I read a file using
File.ReadAllText(..., Encoding.ASCII);
According the documentation [MSDN] (emphasis mine),
This method attempts to automatically detect the encoding of a file based on the presence of byte order marks. Encoding formats UTF-8 and UTF-32 (both big-endian and little-endian) can be detected.
However, in my case the ASCII file incorrectly started with 0xFE 0xFF
and it detected UTF-16 (probably big endian, but I did not check).

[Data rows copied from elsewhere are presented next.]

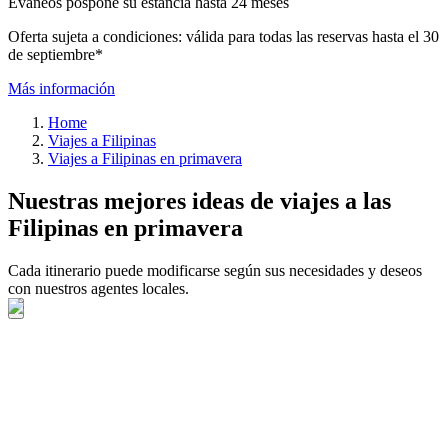
Evaneos pospone su estancia hasta 24 meses
Oferta sujeta a condiciones: válida para todas las reservas hasta el 30
de septiembre*
Más información
Home
Viajes a Filipinas
Viajes a Filipinas en primavera
Nuestras mejores ideas de viajes a las
Filipinas en primavera
Cada itinerario puede modificarse según sus necesidades y deseos
con nuestros agentes locales.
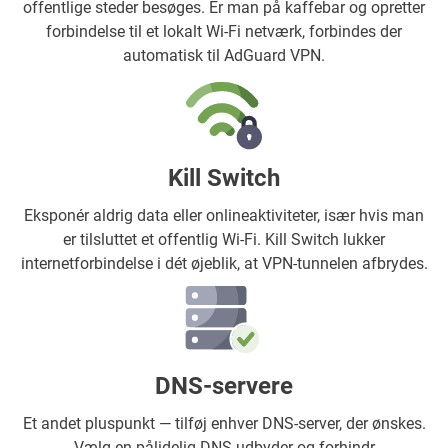
offentlige steder besøges. Er man på kaffebar og opretter
forbindelse til et lokalt Wi-Fi netværk, forbindes der
automatisk til AdGuard VPN.
Kill Switch
Eksponér aldrig data eller onlineaktiviteter, især hvis man
er tilsluttet et offentlig Wi-Fi. Kill Switch lukker
internetforbindelse i dét øjeblik, at VPN-tunnelen afbrydes.
DNS-servere
Et andet pluspunkt — tilføj enhver DNS-server, der ønskes.
Vælg en pålidelig DNS-udbyder og forhindr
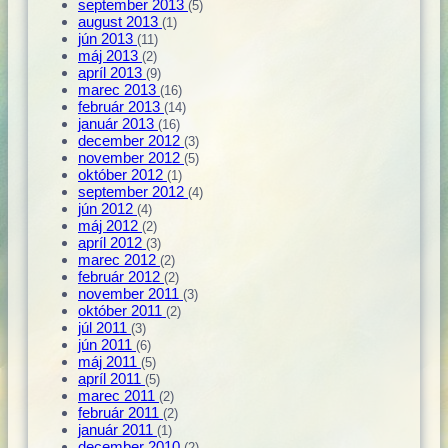
september 2013
(5)
august 2013
(1)
jún 2013
(11)
máj 2013
(2)
apríl 2013
(9)
marec 2013
(16)
február 2013
(14)
január 2013
(16)
december 2012
(3)
november 2012
(5)
október 2012
(1)
september 2012
(4)
jún 2012
(4)
máj 2012
(2)
apríl 2012
(3)
marec 2012
(2)
február 2012
(2)
november 2011
(3)
október 2011
(2)
júl 2011
(3)
jún 2011
(6)
máj 2011
(5)
apríl 2011
(5)
marec 2011
(2)
február 2011
(2)
január 2011
(1)
december 2010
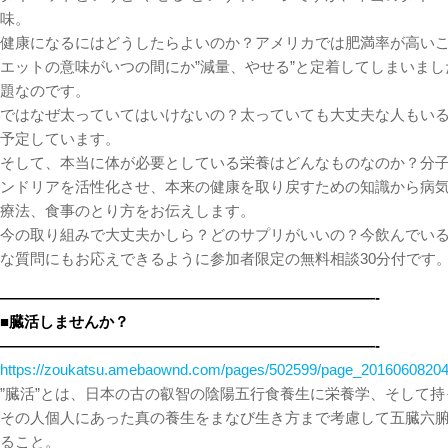
味。
健康になるにはどうしたらよいのか？アメリカでは肥満率が高い
エットの意味がいつの間にか”減量、やせる”と定着してしまいまし
題なのです。
ではなぜ太っていてはいけないの？太っていても大丈夫な人もい
予定しています。
そして、本当に体が必要としている栄養はどんなものなのか？分
ンドリアを活性化させ、本来の健康を取り戻すための知識から病
療法、食事のとり方をお伝えします。
今の取り組みで大丈夫かしら？どのサプリがいいの？今飲んでい
な質問にもお応えできるように参加者限定の無料相談30分付です
—————————————————————————-
■臓活しませんか？
—————————————————————————-
https://zoukatsu.amebaownd.com/pages/502599/page_2016060820
”臓活”とは、日本の古の叡智の陰陽五行食養生に栄養学、そして
その人個人にあった真の養生をまなび生き方まで考慮して五臓六
ること。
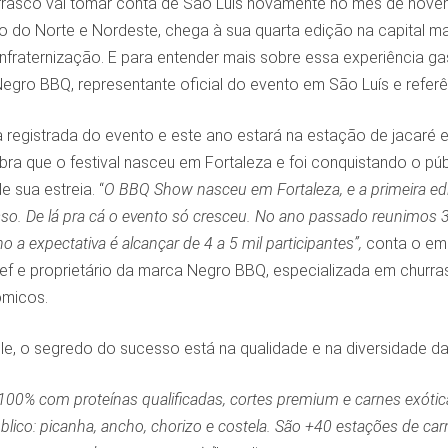
rasco vai tomar conta de São Luís novamente no mês de nove
o do Norte e Nordeste, chega à sua quarta edição na capital m
fraternização. E para entender mais sobre essa experiência ga
gro BBQ, representante oficial do evento em São Luís e referê
 registrada do evento e este ano estará na estação de jacaré e 
ra que o festival nasceu em Fortaleza e foi conquistando o púb
 sua estreia. “
O BBQ Show nasceu em Fortaleza, e a primeira ed
sso. De lá pra cá o evento só cresceu. No ano passado reunimos 
o a expectativa é alcançar de 4 a 5 mil participantes”,
conta o emp
f e proprietário da marca Negro BBQ, especializada em churra
ômicos.
e, o segredo do sucesso está na qualidade e na diversidade da
 100% com proteínas qualificadas, cortes premium e carnes exótica
blico: picanha, ancho, chorizo e costela. São +40 estações de 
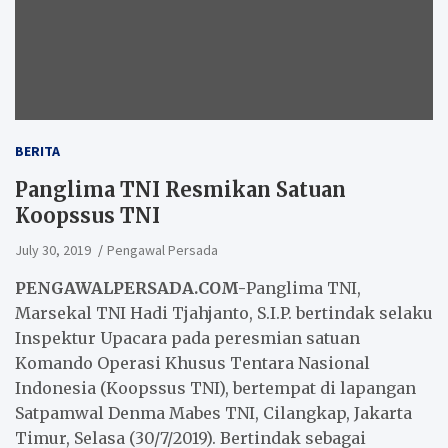
BERITA
Panglima TNI Resmikan Satuan
Koopssus TNI
July 30, 2019
Pengawal Persada
PENGAWALPERSADA.COM-
Panglima TNI,
Marsekal TNI Hadi Tjahjanto, S.I.P. bertindak selaku
Inspektur Upacara pada peresmian satuan
Komando Operasi Khusus Tentara Nasional
Indonesia (Koopssus TNI), bertempat di lapangan
Satpamwal Denma Mabes TNI, Cilangkap, Jakarta
Timur, Selasa (30/7/2019). Bertindak sebagai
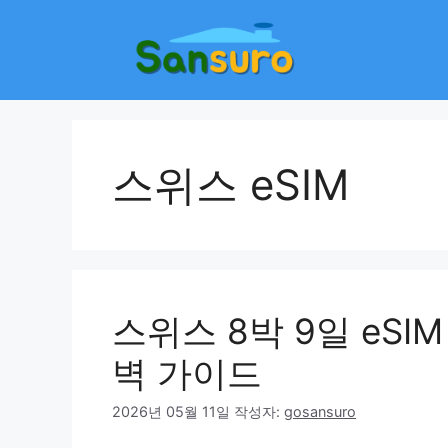
컨
텐
츠
로
건
너
뛰
스위스 eSIM
기
스위스 8박 9일 eS
벽 가이드
2026년 05월 11일
작성자:
gosansuro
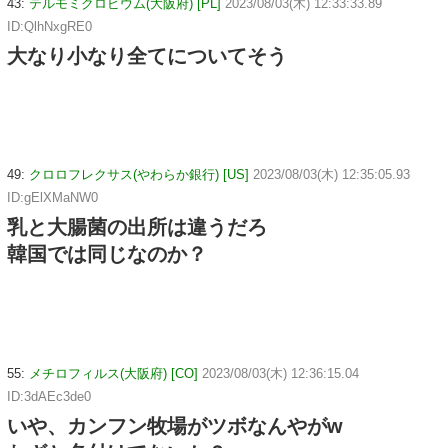
43:
テルモミクロビウム(大阪府) [PL]
2023/08/03(木) 12:33:33.89
ID:QlhNxgRE0
大なり小なり全てについてそう
49:
クロロフレクサス(やわらか銀行) [US]
2023/08/03(木) 12:35:05.93
ID:gElXMaNW0
乳と大腸菌の出所は違うだろ
韓国では同じなのか？
55:
メチロフィルス(大阪府) [CO]
2023/08/03(木) 12:36:15.04
ID:3dAEc3de0
いや、カンフン牧場がツボなんやがw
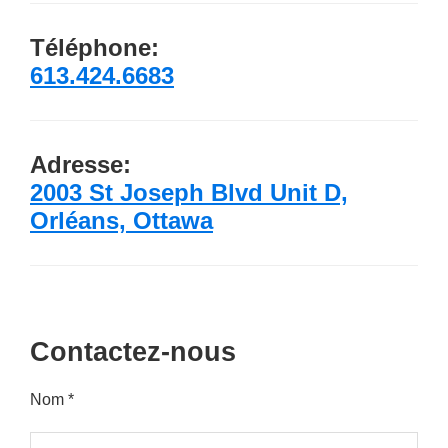
Téléphone:
613.424.6683
Adresse:
2003 St Joseph Blvd Unit D,
Orléans, Ottawa
Contactez-nous
Nom *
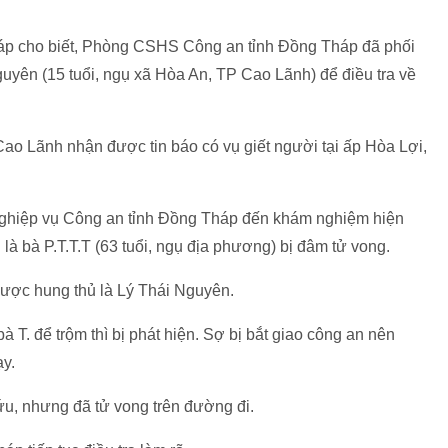
háp cho biết, Phòng CSHS Công an tỉnh Đồng Tháp đã phối
uyên (15 tuổi, ngụ xã Hòa An, TP Cao Lãnh) để điều tra về
ao Lãnh nhận được tin báo có vụ giết người tại ấp Hòa Lợi,
nghiệp vụ Công an tỉnh Đồng Tháp đến khám nghiệm hiện
 là bà P.T.T.T (63 tuổi, ngụ địa phương) bị đâm tử vong.
được hung thủ là Lý Thái Nguyên.
 T. để trộm thì bị phát hiện. Sợ bị bắt giao công an nên
y.
ứu, nhưng đã tử vong trên đường đi.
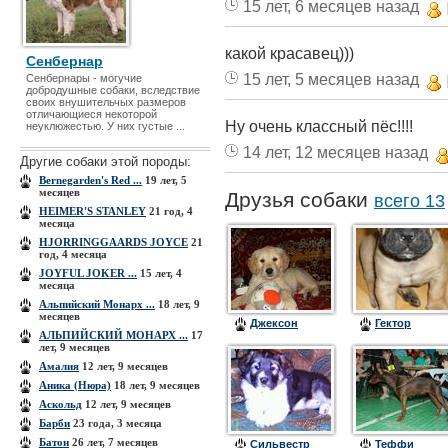
15 лет, 6 месяцев назад
какой красавец)))
Сенбернар
15 лет, 5 месяцев назад
Сенбернары - могучие
добродушные собаки, вследствие
своих внушительчых размеров
отличающиеся некоторой
Ну очень классный пёс!!!!
неуклюжестью. У них густые ...
14 лет, 12 месяцев назад
Другие собаки этой породы:
Bernegarden's Red ...
19 лет, 5
месяцев
Друзья собаки
всего 13
HEIMER'S STANLEY
21 год, 4
месяца
HJORRINGGAARDS JOYCE
21
год, 4 месяца
JOYFUL JOKER ...
15 лет, 4
месяца
Альпийский Монарх ...
18 лет, 9
месяцев
Джексон
Гектор
АЛЬПИЙСКИЙ МОНАРХ ...
17
лет, 9 месяцев
Амалия
12 лет, 9 месяцев
Аника (Нюра)
18 лет, 9 месяцев
Аскольд
12 лет, 9 месяцев
Барби
23 года, 3 месяца
Батон
26 лет, 7 месяцев
Сильвестр
Теффи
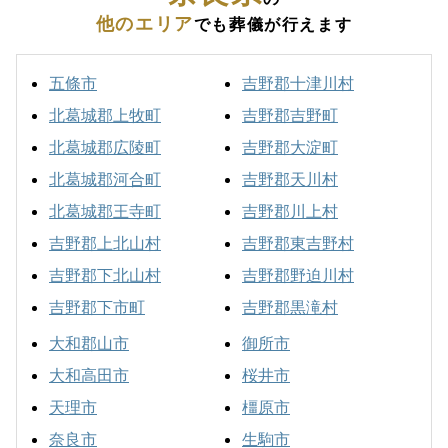
他のエリア
でも葬儀が行えます
五條市
吉野郡十津川村
北葛城郡上牧町
吉野郡吉野町
北葛城郡広陵町
吉野郡大淀町
北葛城郡河合町
吉野郡天川村
北葛城郡王寺町
吉野郡川上村
吉野郡上北山村
吉野郡東吉野村
吉野郡下北山村
吉野郡野迫川村
吉野郡下市町
吉野郡黒滝村
大和郡山市
御所市
大和高田市
桜井市
天理市
橿原市
奈良市
生駒市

CodePudding user response:
According to File
[referencesource] it uses a StreamReader:
private static String InternalReadAllText(String path, Encoding encoding, bool checkHost)
{
...
using (StreamReader sr = new StreamReader(path, encoding, true, StreamReader.DefaultBufferSize, checkHost))
return sr.ReadToEnd();
}
and that StreamReader overload with 5 parameter [MSDN] is documented to support UTF-16 as well
It automatically recognizes UTF-8, little-endian Unicode, big-endian Unicode, little-endian UTF-32, and big-endian UTF-32 text if the file starts with the appropriate byte order marks. Otherwise, the user-provided encoding is used.
(emphasis mine)
Since File.ReadAlltext()
is supposed to and documented to detect Unicode BOMs, it's probably a good idea that it detects UTF-16 as well. However, the documentation is wrong and should be updated. I filed issue #7515.